■ Exercise brief ■
Transcribe all the entries word for word, skipping the pictures.

■ Extracted entries ■

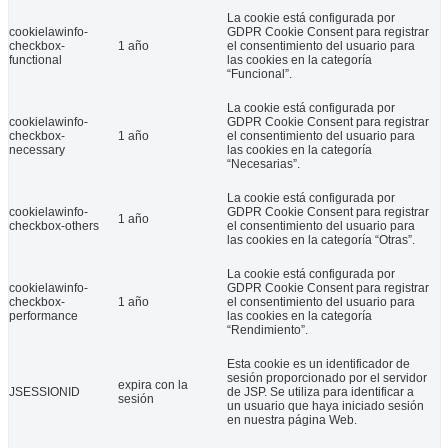
La cookie está configurada por
cookielawinfo-
GDPR Cookie Consent para registrar
checkbox-
1 año
el consentimiento del usuario para
functional
las cookies en la categoría
“Funcional”.
La cookie está configurada por
cookielawinfo-
GDPR Cookie Consent para registrar
checkbox-
1 año
el consentimiento del usuario para
necessary
las cookies en la categoría
“Necesarias”.
La cookie está configurada por
cookielawinfo-
GDPR Cookie Consent para registrar
1 año
checkbox-others
el consentimiento del usuario para
las cookies en la categoría “Otras”.
La cookie está configurada por
cookielawinfo-
GDPR Cookie Consent para registrar
checkbox-
1 año
el consentimiento del usuario para
performance
las cookies en la categoría
“Rendimiento”.
Esta cookie es un identificador de
sesión proporcionado por el servidor
expira con la
JSESSIONID
de JSP. Se utiliza para identificar a
sesión
un usuario que haya iniciado sesión
en nuestra página Web.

■ Output of the task ■
La cookie está configurada por
cookielawinfo-
GDPR Cookie Consent para registrar
checkbox-
1 año
el consentimiento del usuario para
functional
las cookies en la categoría
“Funcional”.
La cookie está configurada por
cookielawinfo-
GDPR Cookie Consent para registrar
checkbox-
1 año
el consentimiento del usuario para
necessary
las cookies en la categoría
“Necesarias”.
La cookie está configurada por
cookielawinfo-
GDPR Cookie Consent para registrar
1 año
checkbox-others
el consentimiento del usuario para
las cookies en la categoría “Otras”.
La cookie está configurada por
cookielawinfo-
GDPR Cookie Consent para registrar
checkbox-
1 año
el consentimiento del usuario para
performance
las cookies en la categoría
“Rendimiento”.
Esta cookie es un identificador de
sesión proporcionado por el servidor
expira con la
JSESSIONID
de JSP. Se utiliza para identificar a
sesión
un usuario que haya iniciado sesión
en nuestra página Web.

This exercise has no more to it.